Howard Sherman: The rising stars keeping their family flame alive
Surprising as it may be, I never really stopped to think, until now, how many young artists must be making their New York debuts every night, every week on stages around the city.
Not necessarily on Broadway, but in an array of smaller venues, probably too many to catalogue or for anyone person to see.
I came to this belated realisation because I spent each of the past two Mondays watching New York debuts.
One was the reading of a new play at a downtown theatre, the other a concert of songs at a midtown cabaret.
As I’m not someone who is in a position to hire artists and offer young creative voices a step up the ladder in their careers, I don’t frequent these type of events.
In both of these cases, I was there because I was very aware that these two emerging artists, both in their 20s, are each part of a theatrical legacy, though neither traded upon the fact to promote their debuts.

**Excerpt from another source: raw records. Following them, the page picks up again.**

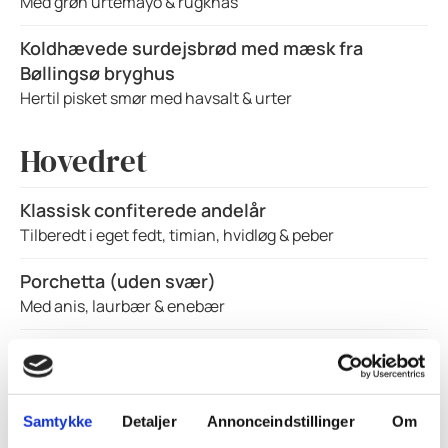
Med grøn urtemayo & rugknas
Koldhævede surdejsbrød med mæsk fra
Bøllingsø bryghus
Hertil pisket smør med havsalt & urter
Hovedret
Klassisk confiterede andelår
Tilberedt i eget fedt, timian, hvidløg & peber
Porchetta (uden svær)
Med anis, laurbær & enebær
Grillet rød spidskål
Marineret med ribs & honning (skal varmes)
Pommes duchesse tærte
Samtykke
Detaljer
Annonceindstillinger
Om
Med brunet smør & nødder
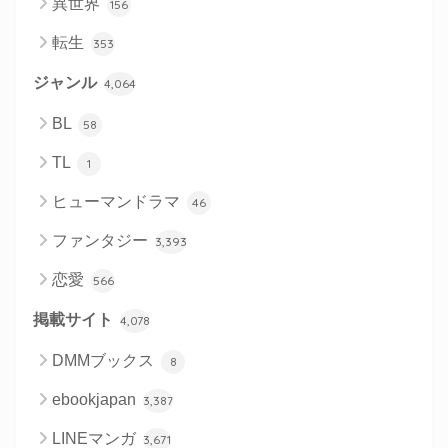
異世界
156
転生
353
ジャンル
4,064
BL
58
TL
1
ヒューマンドラマ
46
ファンタジー
3,393
恋愛
566
掲載サイト
4,078
DMMブックス
8
ebookjapan
3,387
LINEマンガ
3,671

The reading I saw was Dear, by Lily Houghton, presented as part of the PlayLabs reading series of MCC Theater.
The concert, Songs for the Dead, was made up of songs written by Matthew McCollum, presented at Feinstein’s/54 Below, the nightclub of choice for theatre music aficionados.
In both cases, the houses looked full to me, a notable achievement for two artists in their debuts.
Lily is the daughter of Jim Houghton, the founding artistic director of Off-Broadway’s Signature Theatre Company and, from 2000-2003, my colleague at the Eugene O’Neill Theatre Center, and a friend ever after.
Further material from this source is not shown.